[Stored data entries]
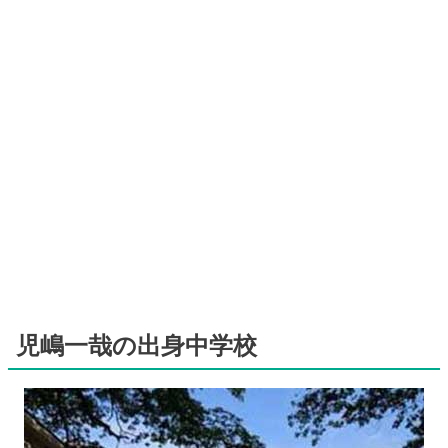
児嶋一哉の出身中学校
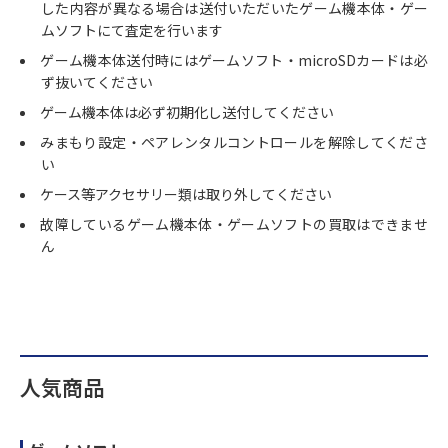
した内容が異なる場合は送付いただいたゲーム機本体・ゲー
ムソフトにて査定を行います
ゲーム機本体送付時にはゲームソフト・microSDカードは必
ず抜いてください
ゲーム機本体は必ず初期化し送付してください
みまもり設定・ペアレンタルコントロールを解除してくださ
い
ケース等アクセサリー類は取り外してください
故障しているゲーム機本体・ゲームソフトの買取はできませ
ん
人気商品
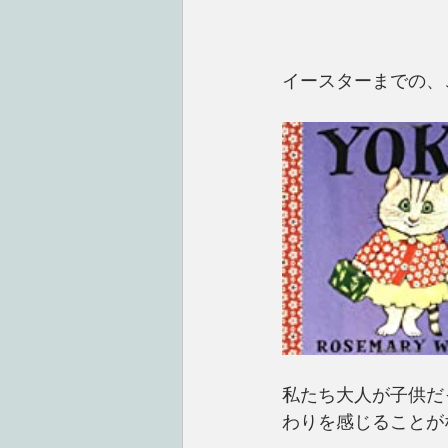
イースターまでの、
私たち大人が子供だ
わりを感じることが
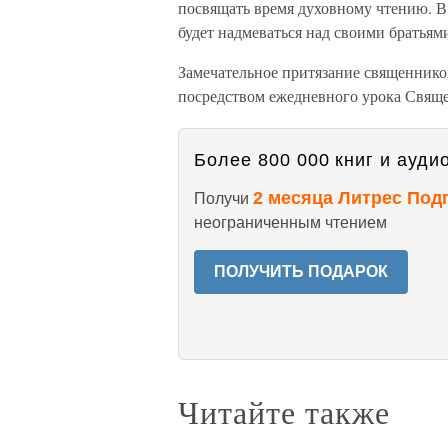
посвящать время духовному чтению. В 
будет надмеваться над своими братьями
Замечательное притязание священнико
посредством ежедневного урока Свящ
Более 800 000 книг и аудио
2 месяца Литрес Под
Получи
неограниченным чтением
ПОЛУЧИТЬ ПОДАРОК
Читайте также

• _AIM OF THE EXERCISE_
Leave the pictures out, then print every entry exactly as it reads.

• _ANSWER SECTION_
児嶋一哉の出身中学校
した内容が異なる場合は送付いただいたゲーム機本体・ゲー
ムソフトにて査定を行います
ゲーム機本体送付時にはゲームソフト・microSDカードは必
ず抜いてください
ゲーム機本体は必ず初期化し送付してください
みまもり設定・ペアレンタルコントロールを解除してくださ
い
ケース等アクセサリー類は取り外してください
故障しているゲーム機本体・ゲームソフトの買取はできませ
ん
人気商品
イースターまでの、
私たち大人が子供だ
わりを感じることが
посвящать время духовному чтению. В 
будет надмеваться над своими братьями
Замечательное притязание священнико
посредством ежедневного урока Свящ
Более 800 000 книг и аудио
2 месяца Литрес Под
Получи
неограниченным чтением
ПОЛУЧИТЬ ПОДАРОК
Читайте также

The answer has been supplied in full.